Anyone know if there is a kit or some info on a noise supressor/ reduction pedal?  I'm not looking for a gate.  Just something to clean up that analog noise and what not.

Thanks, Grant

grrrrrant


Mark Hammer

"Noise" comes in many flavours, but the big two are hum and hiss.  A gate will clearly eliminate both, but since they tend to arise out of different sources or points in the signal chain (e.g., hum tends to be at origin where hiss accumulates over the signal path), they tend to demand different optimal solutions when tackled in a more specific manner.

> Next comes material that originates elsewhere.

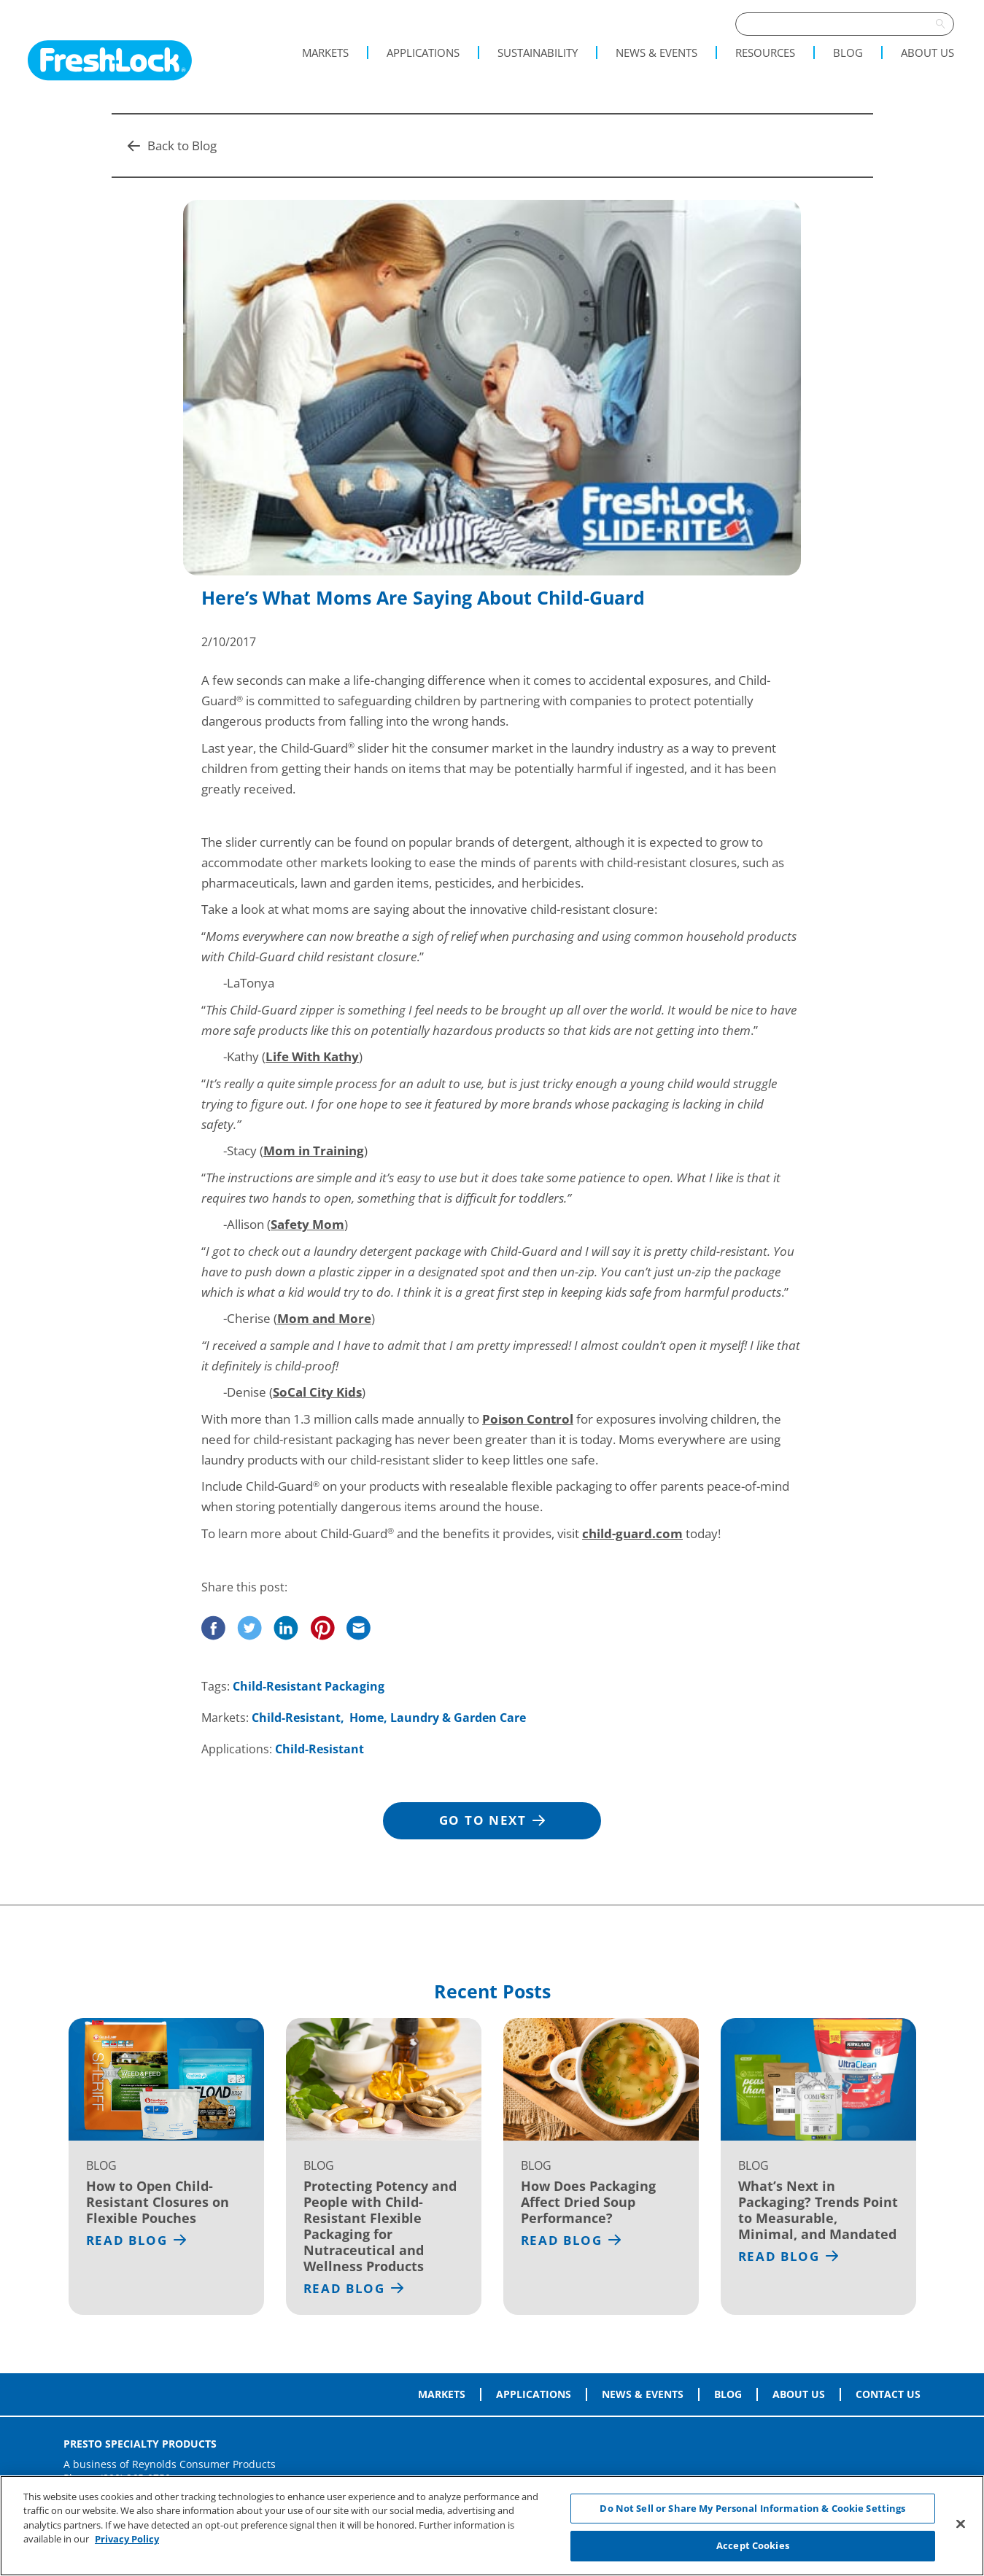 Image resolution: width=984 pixels, height=2576 pixels. I want to click on Child-Resistant Packaging, so click(308, 1686).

The noise type I imagine the majority of us here deal with is hiss, since we are prone to having many things on in series, some of them high gain that exaggerate any hiss from preceding devices.  While a gate will suppress that, often a better solution is to use a sliding lowpass filter that takes advantage of the masking principle: hiss goes unnoticed when and if the musical signal is robust enough, but becomes objectionable when the music disappears.  So-called "noise filters" operate on this principle and are essentially auto-wahs that target the hiss end of the spectrum and also tailor the envelope properties so that the filtering out of noise is as unnoticeable (make that undistracting) in its action as possible.  Central to that non-obvious action is a fast attack/onset and a slow-ish decay, such that all treble is seemingly preserved in the note attack, and the treble is not removed too fast as a sustained note fades out.  One of the advantages of this is that, with no overall gating, the "nose and tail" of what you play are never chopped off, and the worst that happens is that the fadeout is a little more dull-sounding than you might like.  Consensus is, however, that noise filtering is more natural sounding than a gate.

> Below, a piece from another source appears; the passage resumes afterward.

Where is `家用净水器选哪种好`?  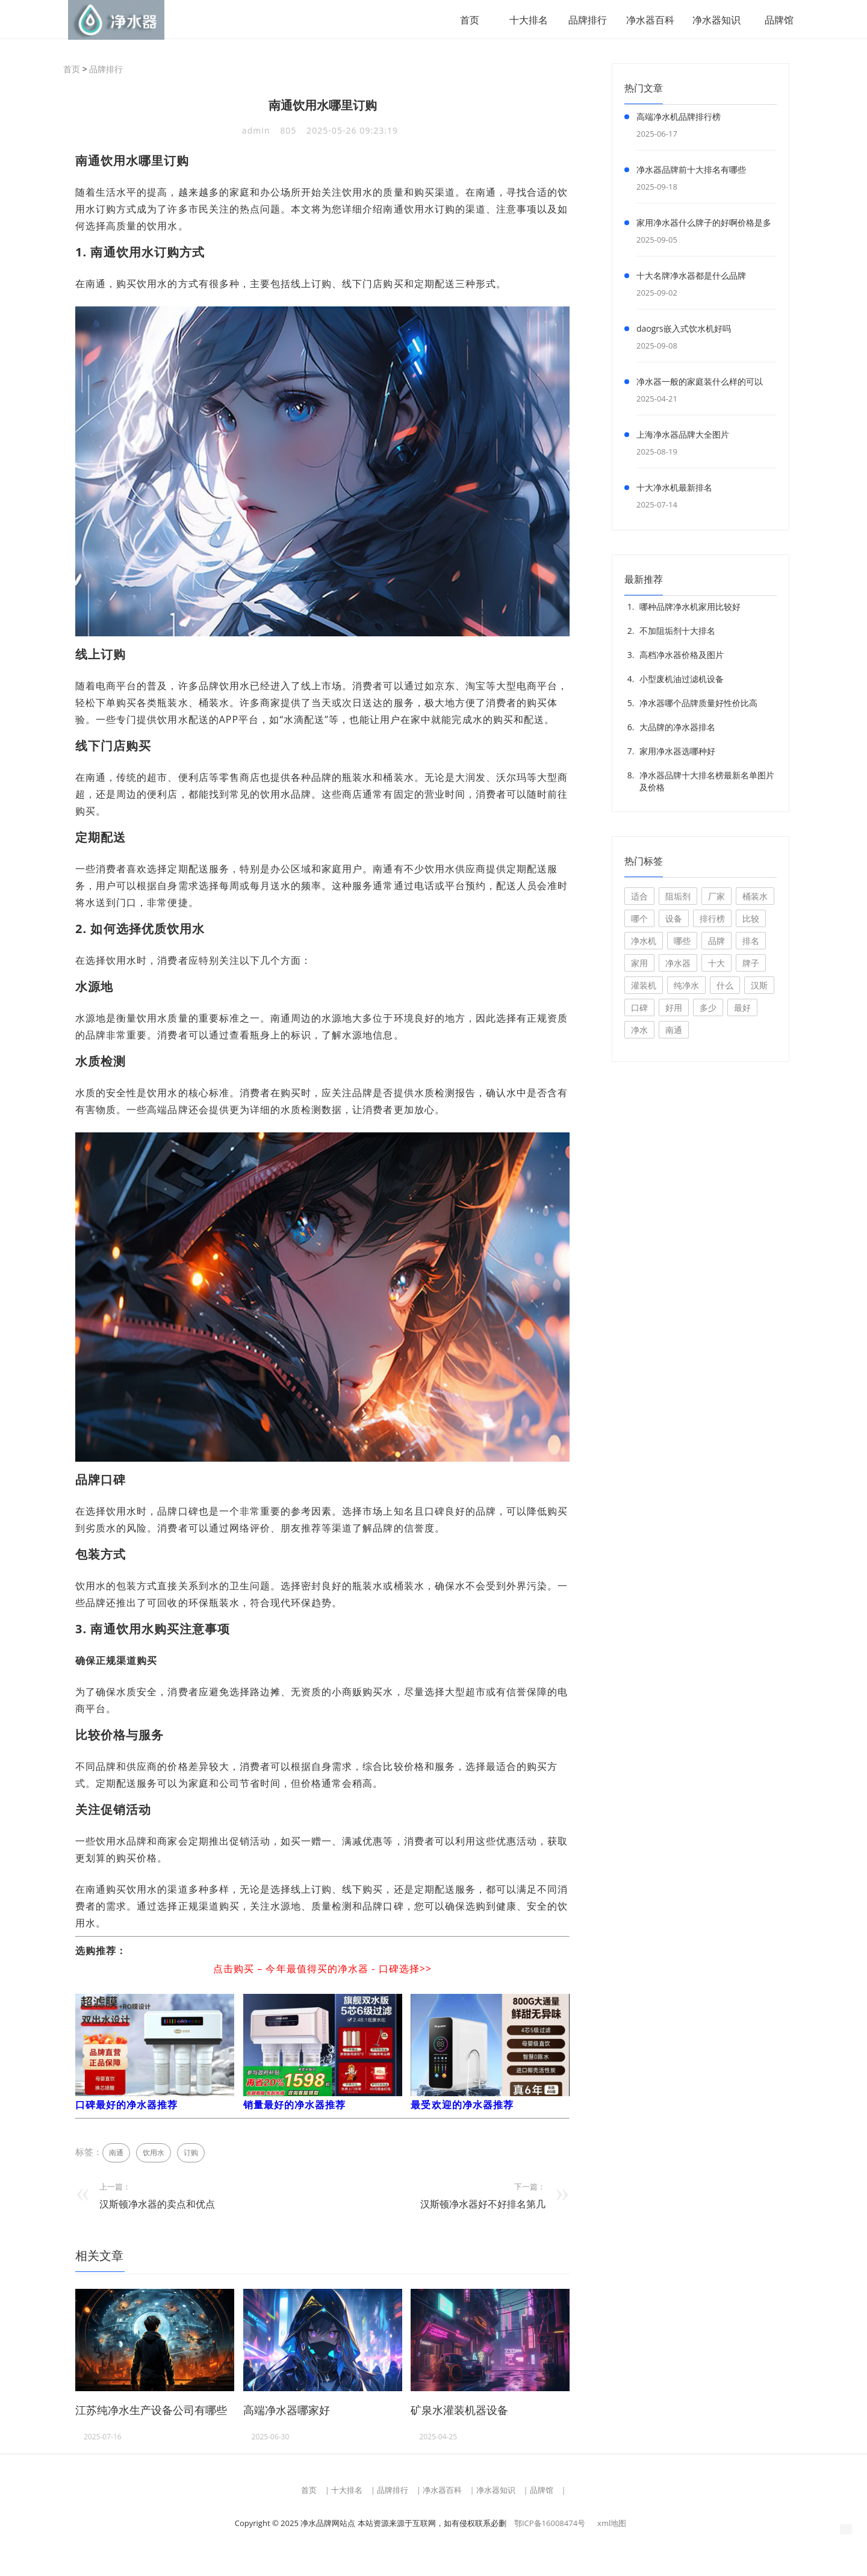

Another fundamental aspect of noise filters is the use of downward expansion.  That is exaggeration of the dynamics of small signals.  This expansion does not mean that anything sounds louder than it really is.  In fact, just the inverse; if it was already quiet, it will sound even quieter.  This achieves several things.  First, it sidesteps that nasty aspect of gates - chopping things off.  Second, it allows the filtering to act with even more specificity.

Now, I suspect there are single-chip solutions for this.  The LM1894 DNR chip (dynamic noise reduction) comes to mind, as does the SSM2000 "Hush" chip (Rocktron's patent).  In fact, I stumbled on an old issue of the now defunct Audio Electronics magazine the other day while cleaning up before company arrived, and there was an SSM2000-based noise reduction project in there.  Given that this is a DIY forum, however, we can be simpler and smarter than that.

As mentioned, a noise/hiss suppressor is essentially an envelope-controlled filter with slow decay and a gentle filtering action that targets the hiss range, while leaving the fundamentals and lower harmonics intact.  That second part sounds like a job for a simple 1-pole lowpass filter.  Happily, this is a resistor in the a signal path followed by a cap to ground.  As the resistance gets smaller, the corner frequency of the filter goes up.  Sounds perfect for an LED/LDR combo; play loud and the LED makes the LDR resistance get small such that the corner frequency of the filter is well above what your speakers can deliver.  Stop playing and the LDR resistance rises, resulting in a treble cut as the note decays.

Happily, since many LDRs have a sluggish response time anyways, they don't always require flawless rectifier circuits to feed them.  You can get away with a simple Dr Q / Nurse Quacky type single-diode envelope follower.  Because the filter only affects hiss and not the whiole signal, there is little need, if any, for gain in the signal path.  You could make one of these with a TL072 or NE5532 and a single FET.

Here's the gist (can't draw it out here).  Front end is simple JFET buffer.  Buffer feeds an envelope follower with variable gain, and envelope follower feeds an LED through some sort of current limiting resistor.  Rectifier has a large-ish averaging cap (say 47uf instead of the usual 10uf candidate one sees) and a parallel 500k pot to set the decay speed.

Buffer also feeds a fixed resistor in series with a 500k pot and output end of pot has selected value of cap to ground.  LDR goes in parallel with pot.  The pot and fixed resistor set the high and low points of the filter range, and also compensate for the LDR's range.  Junction of the LDR/pot/cap goes to the input of a unity-gain non-inverting op-amp, and output of that op-amp goes to the usual DC-blocking cap, terminating resistor and output jack.

Done.  In principle, what this should result in is a treble cut that fades in after you stop playing.  Three controls: sensitivity, decay time, adjustment amount/range.  Output should be the same volume as the input.